Roy Dipankar, Pandit Rahul
Department of Mathematics, Indian Institute of Science, Bangalore 560012, India.
Centre for Condensed Matter Theory, Department of Physics, Indian Institute of Science, Bangalore 560012, India.
Phys Rev E. 2020 Mar;101(3-1):030103. doi: 10.1103/PhysRevE.101.030103.
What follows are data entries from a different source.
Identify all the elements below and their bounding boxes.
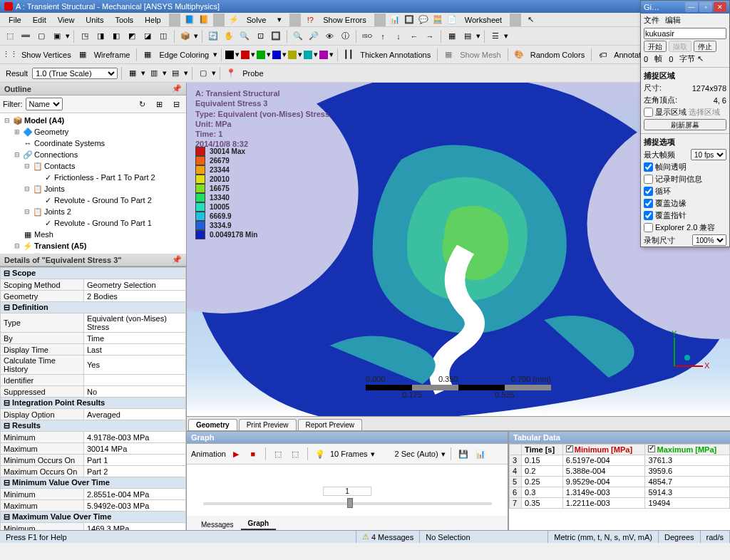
opt-loop-checkbox[interactable] [644, 187, 653, 196]
show-errors-button[interactable]: Show Errors [317, 14, 372, 26]
face-select-icon[interactable]: ▢ [34, 29, 48, 43]
details-row[interactable]: ByTime [1, 333, 186, 344]
details-row[interactable]: Calculate Time HistoryYes [1, 356, 186, 375]
graph-area[interactable]: 1 [187, 465, 508, 516]
view-icon[interactable]: ⓘ [338, 29, 352, 43]
edge-coloring-icon[interactable]: ▦ [140, 48, 155, 62]
menu-file[interactable]: File [3, 14, 27, 26]
display-icon[interactable]: ▦ [445, 29, 459, 43]
bulb-icon[interactable]: 💡 [313, 447, 327, 461]
show-vertices-button[interactable]: Show Vertices [19, 51, 74, 59]
solve-button[interactable]: Solve [241, 14, 272, 26]
color-swatch[interactable] [288, 51, 297, 59]
anim-icon[interactable]: ⬚ [271, 447, 285, 461]
menu-help[interactable]: Help [139, 14, 167, 26]
random-colors-button[interactable]: Random Colors [528, 51, 587, 59]
tree-item[interactable]: ⊞🔷Geometry [1, 126, 185, 138]
tree-item[interactable]: ✓Revolute - Ground To Part 1 [1, 217, 185, 229]
random-colors-icon[interactable]: 🎨 [512, 48, 526, 62]
tab-report-preview[interactable]: Report Preview [298, 419, 362, 430]
tab-messages[interactable]: Messages [194, 519, 241, 530]
probe-icon[interactable]: 📍 [224, 66, 238, 81]
worksheet-button[interactable]: Worksheet [459, 14, 508, 26]
toolbar-icon[interactable]: 💬 [416, 13, 431, 27]
start-button[interactable]: 开始 [644, 41, 667, 52]
show-area-checkbox[interactable] [644, 108, 653, 117]
table-row[interactable]: 70.351.2211e-00319494 [510, 498, 730, 509]
details-row[interactable]: Display TimeLast [1, 344, 186, 356]
refresh-icon[interactable]: ↻ [135, 97, 149, 111]
result-scale-select[interactable]: 1.0 (True Scale) [32, 68, 118, 79]
stop-icon[interactable]: ■ [246, 447, 260, 461]
color-swatch[interactable] [319, 51, 328, 59]
body-select-icon[interactable]: ▣ [50, 29, 64, 43]
zoom-icon[interactable]: 🔍 [237, 29, 252, 43]
dlg-menu-file[interactable]: 文件 [644, 15, 659, 26]
details-row[interactable]: Minimum1469.3 MPa [1, 523, 186, 531]
menu-view[interactable]: View [52, 14, 81, 26]
grab-button[interactable]: 撷取 [669, 41, 692, 52]
color-swatch[interactable] [272, 51, 281, 59]
details-row[interactable]: Geometry2 Bodies [1, 291, 186, 302]
menu-units[interactable]: Units [80, 14, 109, 26]
zoom-box-icon[interactable]: 🔲 [269, 29, 283, 43]
color-swatch[interactable] [304, 51, 312, 59]
details-row[interactable]: Minimum Occurs OnPart 1 [1, 455, 186, 466]
thicken-button[interactable]: Thicken Annotations [357, 51, 433, 59]
table-row[interactable]: 60.31.3149e-0035914.3 [510, 487, 730, 498]
rec-size-select[interactable]: 100% [692, 234, 726, 246]
opt-explorer-checkbox[interactable] [644, 223, 653, 232]
contour-icon[interactable]: ▤ [168, 66, 182, 81]
zoom-fit-icon[interactable]: ⊡ [253, 29, 267, 43]
details-row[interactable]: SuppressedNo [1, 386, 186, 398]
menu-tools[interactable]: Tools [109, 14, 139, 26]
stop-button[interactable]: 停止 [694, 41, 716, 52]
opt-time-checkbox[interactable] [644, 175, 653, 184]
export-icon[interactable]: 💾 [456, 447, 471, 461]
display-icon[interactable]: ▤ [461, 29, 475, 43]
toolbar-icon[interactable]: 📘 [182, 13, 197, 27]
details-row[interactable]: Minimum2.8551e-004 MPa [1, 489, 186, 500]
pin-icon[interactable]: 📌 [172, 84, 182, 93]
contour-icon[interactable]: ▦ [125, 66, 140, 81]
details-row[interactable]: Maximum5.9492e-003 MPa [1, 500, 186, 512]
details-row[interactable]: Identifier [1, 375, 186, 386]
triad[interactable]: X Y [667, 331, 710, 373]
toolbar-icon[interactable]: 🧮 [431, 13, 445, 27]
rotate-icon[interactable]: 🔄 [206, 29, 220, 43]
opt-edge-checkbox[interactable] [644, 199, 653, 208]
solve-icon[interactable]: ⚡ [227, 13, 241, 27]
time-slider[interactable] [187, 497, 508, 510]
table-row[interactable]: 30.156.5197e-0043761.3 [510, 455, 730, 466]
edge-coloring-button[interactable]: Edge Coloring [156, 51, 212, 59]
toolbar-icon[interactable]: 📊 [388, 13, 402, 27]
opt-cursor-checkbox[interactable] [644, 211, 653, 220]
vertices-icon[interactable]: ⋮⋮ [3, 48, 17, 62]
box-icon[interactable]: 📦 [178, 29, 192, 43]
fps-select[interactable]: 10 fps [691, 149, 726, 160]
tree-item[interactable]: ↔Coordinate Systems [1, 138, 185, 149]
tab-print-preview[interactable]: Print Preview [239, 419, 297, 430]
vertex-select-icon[interactable]: ⬚ [3, 29, 17, 43]
cursor-icon[interactable]: ↖ [523, 13, 538, 27]
display-icon[interactable]: ☰ [488, 29, 503, 43]
annotation-pref-icon[interactable]: 🏷 [595, 48, 610, 62]
color-swatch[interactable] [225, 51, 234, 59]
export-icon[interactable]: 📊 [473, 447, 488, 461]
dlg-menu-edit[interactable]: 编辑 [665, 15, 681, 26]
tree-item[interactable]: ⊟📋Contacts [1, 160, 185, 172]
view-dir-icon[interactable]: ← [407, 29, 421, 43]
maximize-icon[interactable]: ▫ [699, 2, 712, 12]
anim-icon[interactable]: ⬚ [288, 447, 302, 461]
user-input[interactable] [644, 28, 726, 39]
outline-tree[interactable]: ⊟📦Model (A4)⊞🔷Geometry↔Coordinate System… [0, 113, 186, 254]
expand-icon[interactable]: ⊞ [152, 97, 166, 111]
table-row[interactable]: 40.25.388e-0043959.6 [510, 466, 730, 477]
probe-button[interactable]: Probe [240, 69, 266, 78]
minimize-icon[interactable]: — [685, 2, 698, 12]
refresh-button[interactable]: 刷新屏幕 [644, 119, 726, 130]
show-mesh-icon[interactable]: ▦ [441, 48, 456, 62]
details-row[interactable]: Minimum4.9178e-003 MPa [1, 432, 186, 443]
show-mesh-button[interactable]: Show Mesh [457, 51, 503, 59]
edge-select-icon[interactable]: ➖ [19, 29, 33, 43]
Tracy-Widom and Baik-Rains distributions appear as universal limit distributions for height fluctuations in the one-dimensional Kardar-Parisi-Zhang (KPZ) stochastic partial differential equation (PDE). We obtain the same universal distributions in the spatiotemporally chaotic, nonequilibrium, but statistically steady state of the one-dimensional Kuramoto-Sivashinsky (KS) deterministic PDE, by carrying out extensive pseudospectral direct numerical simulations to obtain the spatiotemporal evolution of the KS height profile h(x,t) for different initial conditions. We establish, therefore, that the statistical properties of the one-dimensional (1D) KS PDE in this state are in the 1D KPZ universality class.
特雷西 - 威多姆分布和baik - 雷恩斯分布作为一维 Kardar - Parisi - Zhang(KPZ)随机偏微分方程(PDE)中高度涨落的通用极限分布出现。通过进行广泛的伪谱直接数值模拟,以获得不同初始条件下Kuramoto - Sivashinsky(KS)确定性PDE的时空演化,我们在一维KS确定性PDE的时空混沌、非平衡但统计稳定状态中得到了相同的通用分布。因此,我们确定处于这种状态的一维(1D)KS PDE的统计特性属于1D KPZ普适类。